Marting v. Crawford & Co.

203 F. Supp. 2d 958, 2002 U.S. Dist. LEXIS 15213, 2002 WL 1072244
CourtDistrict Court, N.D. Illinois
DecidedMay 28, 2002
Docket00 C 6167
StatusPublished
Cited by3 cases

This text of 203 F. Supp. 2d 958 (Marting v. Crawford & Co.) is published on Counsel Stack Legal Research, covering District Court, N.D. Illinois primary law. Counsel Stack provides free access to over 12 million legal documents including statutes, case law, regulations, and constitutions.

Bluebook
Marting v. Crawford & Co., 203 F. Supp. 2d 958, 2002 U.S. Dist. LEXIS 15213, 2002 WL 1072244 (N.D. Ill. 2002).

Opinion

MEMORANDUM ORDER

BOBRICK, United States Magistrate Judge.

Before the court is the motion of defendant Crawford & Company for summary judgment on the complaint of plaintiff Kimberly Marting.

I. BACKGROUND

Plaintiff brings this suit alleging violations of the Equal Pay Act, 29 U.S.C. § 206(d)(1), and Title VII of the Civil Rights Act of 1964. She worked for defendant as a casualty claims adjuster for ten years until she quit in May of 2000. According to plaintiffs complaint, she was paid less than a similarly situated male claims adjuster. She also claims she was discriminated against due to her gender in various ways-criticism, performance reviews, pay, work assignments-and was subjected to sexual harassment from her supervisor. The defendant now moves for summary judgment on all of plaintiffs claims.

I. FACTS

In this case, both parties have filed the requisite Local Rule 56.1 1 submissions *963 in this summary judgment proceeding. We rely on these submissions in our analysis; it is not the court’s task to scour the record in search of evidence to defeat a motion for summary judgment. Brasic v. Heinemann’s, Inc., 121 F.3d 281, 285 (7th Cir.1997). The nonmoving party must identify with reasonable particularity the evidence upon which she relies in order to stave off summary judgment. Id. Our review of these filings reveals that plaintiff has failed to adequately support her claims so as to raise any genuine issues of material facts, thereby entitling defendant to summary judgment.

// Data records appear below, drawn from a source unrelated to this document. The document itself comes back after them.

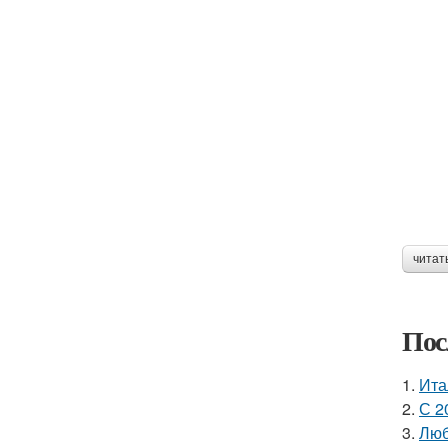
читат
Пос
1.
Ита
2.
С 2
3.
Люб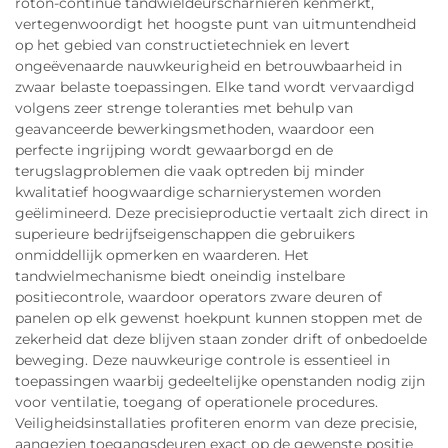
roton-continue tandwieldeurscharnieren kenmerkt,
vertegenwoordigt het hoogste punt van uitmuntendheid
op het gebied van constructietechniek en levert
ongeëvenaarde nauwkeurigheid en betrouwbaarheid in
zwaar belaste toepassingen. Elke tand wordt vervaardigd
volgens zeer strenge toleranties met behulp van
geavanceerde bewerkingsmethoden, waardoor een
perfecte ingrijping wordt gewaarborgd en de
terugslagproblemen die vaak optreden bij minder
kwalitatief hoogwaardige scharnierystemen worden
geëlimineerd. Deze precisieproductie vertaalt zich direct in
superieure bedrijfseigenschappen die gebruikers
onmiddellijk opmerken en waarderen. Het
tandwielmechanisme biedt oneindig instelbare
positiecontrole, waardoor operators zware deuren of
panelen op elk gewenst hoekpunt kunnen stoppen met de
zekerheid dat deze blijven staan zonder drift of onbedoelde
beweging. Deze nauwkeurige controle is essentieel in
toepassingen waarbij gedeeltelijke openstanden nodig zijn
voor ventilatie, toegang of operationele procedures.
Veiligheidsinstallaties profiteren enorm van deze precisie,
aangezien toegangsdeuren exact op de gewenste positie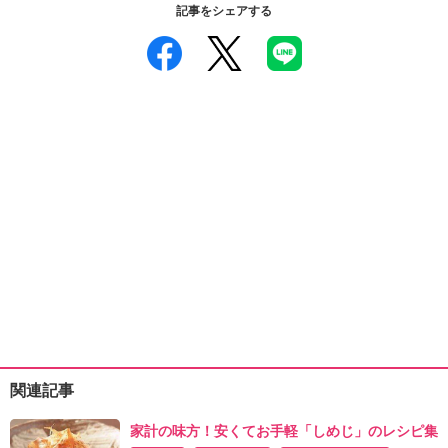
記事をシェアする
関連記事
家計の味方！安くてお手軽「しめじ」のレシピ集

Defendant provides insurance-related services such as claims management, risk management, and consulting. Plaintiff worked at defendant’s Schaumburg, Illinois branch, which served mostly insurers who had outsourced claims. Claims adjusters, such as plaintiff, were of several grades: Casualty Adjuster I through IV, then Casualty General Adjuster. Plaintiff was hired as a Casualty Adjuster I in January of 1990 and progressed to the level of Casualty General Adjuster by May of 1997. In several increments over that time, her salary increased from an initial rate of $1606 per month to $3977 per month. In addition, from the time she became a Casualty Adjuster IV in February of 1995, plaintiff was eligible for performance-based bonuses calculated on 3% of her billings. Then, when she became a Casualty General Adjuster, her bonuses were calculated on 7% to 10% of her billings. Plaintiff typically earned approximately $20,000 in bonuses per year. During most of her tenure there, Don Garlough was branch manager.

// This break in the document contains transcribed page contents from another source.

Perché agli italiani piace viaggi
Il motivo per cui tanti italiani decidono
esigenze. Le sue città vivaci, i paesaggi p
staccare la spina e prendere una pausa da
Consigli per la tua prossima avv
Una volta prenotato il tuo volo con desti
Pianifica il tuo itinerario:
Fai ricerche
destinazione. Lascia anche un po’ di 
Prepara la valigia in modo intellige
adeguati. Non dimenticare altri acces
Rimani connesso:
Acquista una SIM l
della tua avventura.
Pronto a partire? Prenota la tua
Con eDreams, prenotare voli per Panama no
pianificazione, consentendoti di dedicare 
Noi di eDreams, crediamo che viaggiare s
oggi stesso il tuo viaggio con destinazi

In late 1999, Mr. Garlough brought in a new supervisor for the branch, David Martin, and indicated there would be something of a revamp which he termed a “return to quality.” Not surprisingly — at least not in light of the court’s experience in employment cases-the new direction and supervisor caused problems in the branch, especially among the longer-tenured employees. In this case, there was apparently immediate friction between Martin and plaintiff and Martin and another claims adjuster, Darrell Lear, when Martin took over as supervisor in January of 2000. (.Deposition of Martin, at 82-83). Early on, plaintiff and Martin got into an argument over replacing a cell phone, which included plaintiff yelling and throwing the cell phone. (Statement of Material Facts in Support of Crawford & Company’s Motion (“Def.St.”), ¶ 80; Plaintiffs Response to Def. St. (“PLResp.”), ¶ 80). Martin thought plaintiff had thrown the phone at him and felt sufficiently threatened to complain to Garlough, asking that plaintiff be fired. (Deposition of Martin, at 68-69). When she refused to apologize, plaintiff claims Martin responded by saying:

You know, you are a strong woman, and I don’t like strong women. And you know what I would have done to you if you were a man? I would have thrown *964 you up against a wall and punched you face in, but because you are not a man, you are a strong woman, I know how to get back at you. I am going to hit you in your pocketbook.

(Plaintiffs 56.1(b)(3)(B) Statement (“PLSt.”), ¶ 172). Martin denies having made these remarks. (Deposition of Martin, at 92-93). 2

Martin also denies making any of the other remarks plaintiff attributes to him. (.Deposition of Martin, at 94-95). According to the plaintiff, Martin told her she was “busting his balls.” He said this “more than one time, less than a hundred” in a period of less than two months. (Deposition of Marting, at 194). He also purportedly said “oh, you skinny people” to her a couple of times. (.Deposition of Marting, at 182). 3 In addition, plaintiff claims that there was an occasion after work, at a pub, when plaintiff was discussing her experience of nude modeling at a table of ten people, and Martin said he would like to see the photos. (Deposition of Marting, at 195-196). 4 There were also two occasions when Martin called her at home on work-related matters that could have waited until she was at the office. (PI. St., ¶¶ 220-221). He also called her a big pain in the neck, and said he was very good at lying. (PI. St., ¶¶ 224, 226). Plaintiff cites all these as examples of sexual harassment.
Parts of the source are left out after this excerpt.